- Coordinates (Obsza): 50°19′N 22°58′E﻿ / ﻿50.317°N 22.967°E
- Country: Poland
- Voivodeship: Lublin
- County: Biłgoraj
- Seat: Obsza

Area
- • Total: 115.8 km^{2} (44.7 sq mi)

Population (2006)
- • Total: 4,411
- • Density: 38/km^{2} (99/sq mi)
- Website: http://www.obsza.gmina.woi.lublin.pl

= Gmina Obsza =

Gmina Obsza is a rural gmina (administrative district) in Biłgoraj County, Lublin Voivodeship, in eastern Poland.
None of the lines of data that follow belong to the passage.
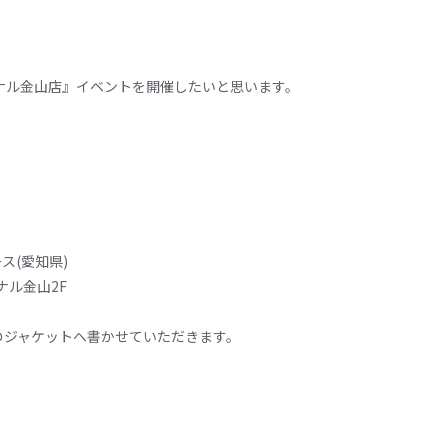
ナル金山店』イベントを開催したいと思います。
ース
(
愛知県
)
ナル金山
2F
のジャケットへ書かせていただきます。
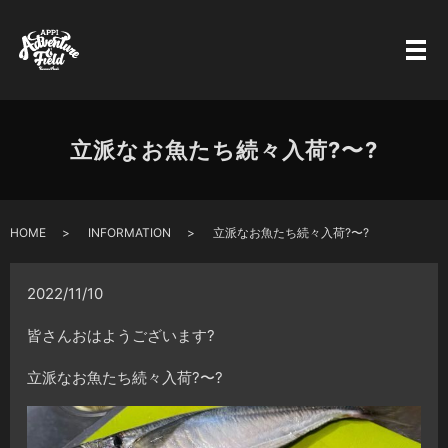
立派なお魚たち続々入荷?〜?
HOME
INFORMATION
立派なお魚たち続々入荷?〜?
2022/11/10
皆さんおはようございます?
立派なお魚たち続々入荷?〜?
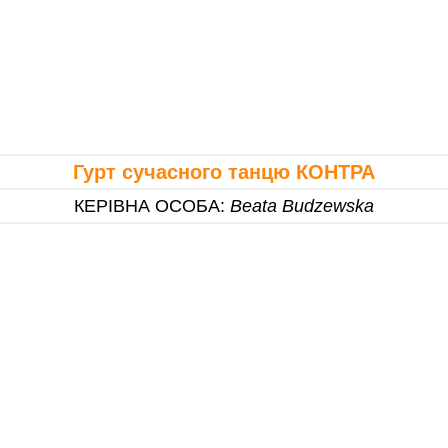
Гурт сучасного танцю КОНТРА
КЕРІВНА ОСОБА
:
Beata Budzewska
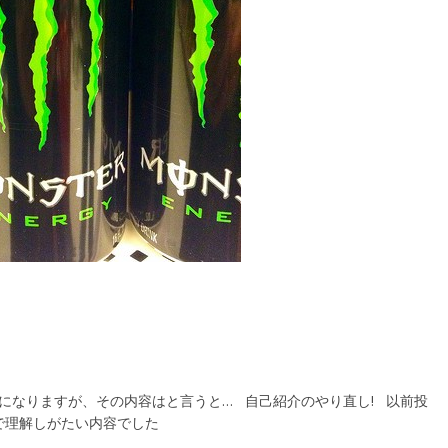
の投稿になりますが、その内容はと言うと… 自己紹介のやり直し! 以前投
で理解しがたい内容でした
Its seat is the village of Obsza, which lies approximately 31 km south-east of Biłgoraj and 108 km south of the regional capital Lublin.

The gmina covers an area of 113.23 km2, and as of 2006 its total population is 4,411.

The gmina contains part of the protected area called Puszcza Solska Landscape Park.

==Villages==
Gmina Obsza contains the villages and settlements of Babice, Dorbozy, Obsza, Olchowiec, Wola Obszańska and Zamch.

==Neighbouring gminas==
Gmina Obsza is bordered by the gminas of Cieszanów, Łukowa, Narol, Stary Dzików, Susiec and Tarnogród.